[TASK REQUIREMENTS] Find all lines below containing the string "served" and return them.
───── DATA SUPPLIED
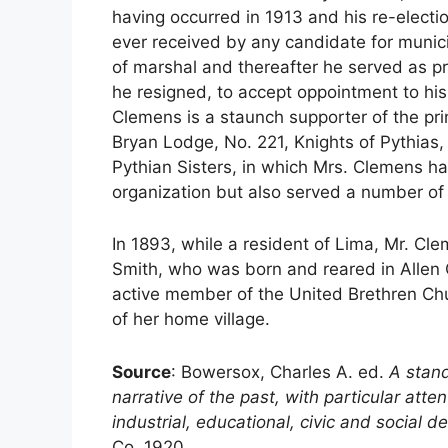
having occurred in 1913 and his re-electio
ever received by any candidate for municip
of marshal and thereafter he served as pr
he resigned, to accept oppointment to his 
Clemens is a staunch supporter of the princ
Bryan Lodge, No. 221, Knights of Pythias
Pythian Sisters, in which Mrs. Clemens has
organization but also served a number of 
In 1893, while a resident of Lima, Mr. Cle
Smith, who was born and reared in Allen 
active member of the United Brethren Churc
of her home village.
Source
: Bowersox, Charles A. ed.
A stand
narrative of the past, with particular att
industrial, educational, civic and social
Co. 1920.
──────────
───── DATA SUPPLIED
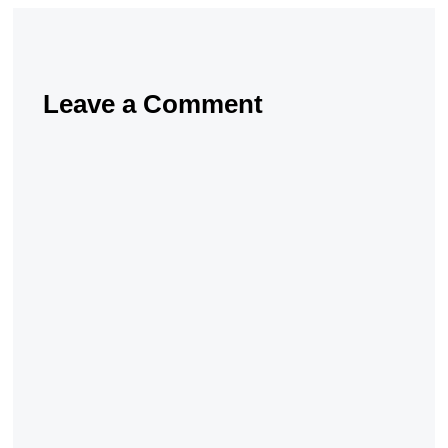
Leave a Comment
──────────
[ANSWER SPACE]
of marshal and thereafter he served as pr
organization but also served a number of 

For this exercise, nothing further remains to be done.